**What to produce**: Go through the data below and report how many lines contain "right"; the reply holds only that number.

**Extracted material**:
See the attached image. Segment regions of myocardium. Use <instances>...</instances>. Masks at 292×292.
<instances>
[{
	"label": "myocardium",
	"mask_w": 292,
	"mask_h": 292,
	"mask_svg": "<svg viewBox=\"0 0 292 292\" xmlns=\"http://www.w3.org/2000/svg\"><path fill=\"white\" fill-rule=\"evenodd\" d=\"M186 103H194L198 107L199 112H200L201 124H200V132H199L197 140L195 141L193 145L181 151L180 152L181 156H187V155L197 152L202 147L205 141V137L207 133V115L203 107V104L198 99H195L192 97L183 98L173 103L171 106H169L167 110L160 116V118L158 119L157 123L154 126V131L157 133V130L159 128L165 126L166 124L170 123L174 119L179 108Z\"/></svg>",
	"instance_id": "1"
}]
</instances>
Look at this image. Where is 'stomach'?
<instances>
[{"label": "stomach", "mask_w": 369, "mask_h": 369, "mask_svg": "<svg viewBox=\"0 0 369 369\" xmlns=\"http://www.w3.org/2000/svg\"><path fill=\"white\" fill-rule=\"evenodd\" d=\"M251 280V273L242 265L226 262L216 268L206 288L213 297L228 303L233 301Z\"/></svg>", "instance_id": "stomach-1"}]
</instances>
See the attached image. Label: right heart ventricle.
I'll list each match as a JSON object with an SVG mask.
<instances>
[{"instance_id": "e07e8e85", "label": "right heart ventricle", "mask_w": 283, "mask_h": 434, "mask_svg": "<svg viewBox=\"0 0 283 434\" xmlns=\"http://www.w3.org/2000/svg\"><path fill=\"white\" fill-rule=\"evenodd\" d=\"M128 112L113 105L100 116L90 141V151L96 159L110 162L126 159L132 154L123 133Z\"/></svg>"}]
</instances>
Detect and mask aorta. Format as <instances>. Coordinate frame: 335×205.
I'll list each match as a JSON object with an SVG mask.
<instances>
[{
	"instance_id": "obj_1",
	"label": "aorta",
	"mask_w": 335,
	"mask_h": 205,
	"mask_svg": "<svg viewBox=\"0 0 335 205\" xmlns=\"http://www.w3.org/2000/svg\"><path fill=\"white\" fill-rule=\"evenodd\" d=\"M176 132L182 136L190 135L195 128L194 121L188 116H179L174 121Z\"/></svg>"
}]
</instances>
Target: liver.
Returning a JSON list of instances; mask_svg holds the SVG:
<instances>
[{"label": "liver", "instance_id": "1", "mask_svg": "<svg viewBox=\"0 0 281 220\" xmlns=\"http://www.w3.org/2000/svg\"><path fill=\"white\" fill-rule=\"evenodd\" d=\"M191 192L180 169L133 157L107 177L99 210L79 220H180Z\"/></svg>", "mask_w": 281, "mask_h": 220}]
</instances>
* * *
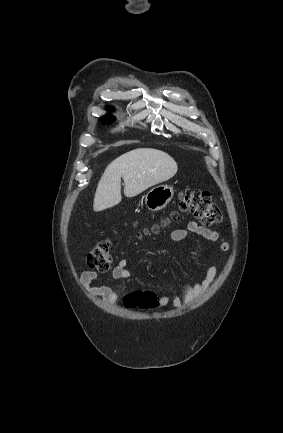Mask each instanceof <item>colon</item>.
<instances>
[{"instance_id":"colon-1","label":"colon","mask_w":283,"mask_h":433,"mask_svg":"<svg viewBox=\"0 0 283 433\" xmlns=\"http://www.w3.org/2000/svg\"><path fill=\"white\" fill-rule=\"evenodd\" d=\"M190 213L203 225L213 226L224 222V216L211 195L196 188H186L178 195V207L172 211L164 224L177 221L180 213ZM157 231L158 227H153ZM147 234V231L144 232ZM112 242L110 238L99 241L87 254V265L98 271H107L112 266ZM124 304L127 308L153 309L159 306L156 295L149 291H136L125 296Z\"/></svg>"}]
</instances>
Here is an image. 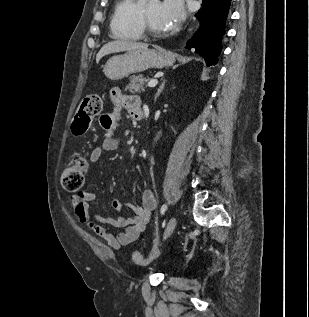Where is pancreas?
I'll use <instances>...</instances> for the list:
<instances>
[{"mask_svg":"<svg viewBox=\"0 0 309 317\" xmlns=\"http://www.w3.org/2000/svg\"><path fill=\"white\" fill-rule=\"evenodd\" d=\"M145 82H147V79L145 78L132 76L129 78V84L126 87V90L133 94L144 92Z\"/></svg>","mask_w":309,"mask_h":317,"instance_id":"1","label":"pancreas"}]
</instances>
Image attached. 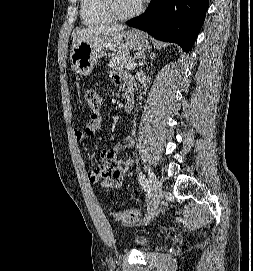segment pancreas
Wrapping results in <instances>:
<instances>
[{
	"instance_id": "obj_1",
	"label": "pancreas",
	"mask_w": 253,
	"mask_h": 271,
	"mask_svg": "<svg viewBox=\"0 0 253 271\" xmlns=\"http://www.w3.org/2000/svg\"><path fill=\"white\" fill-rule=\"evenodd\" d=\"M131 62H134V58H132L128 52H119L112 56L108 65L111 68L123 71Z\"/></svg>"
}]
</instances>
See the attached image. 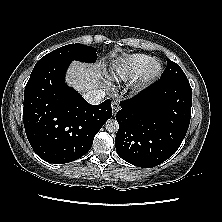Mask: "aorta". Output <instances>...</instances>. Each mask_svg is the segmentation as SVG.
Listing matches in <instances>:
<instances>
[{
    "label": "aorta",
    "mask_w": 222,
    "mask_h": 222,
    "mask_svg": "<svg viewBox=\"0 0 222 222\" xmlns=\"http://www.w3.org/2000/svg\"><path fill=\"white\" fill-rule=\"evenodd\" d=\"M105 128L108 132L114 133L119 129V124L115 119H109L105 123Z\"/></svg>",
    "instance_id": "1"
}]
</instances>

**Result of the task**: 2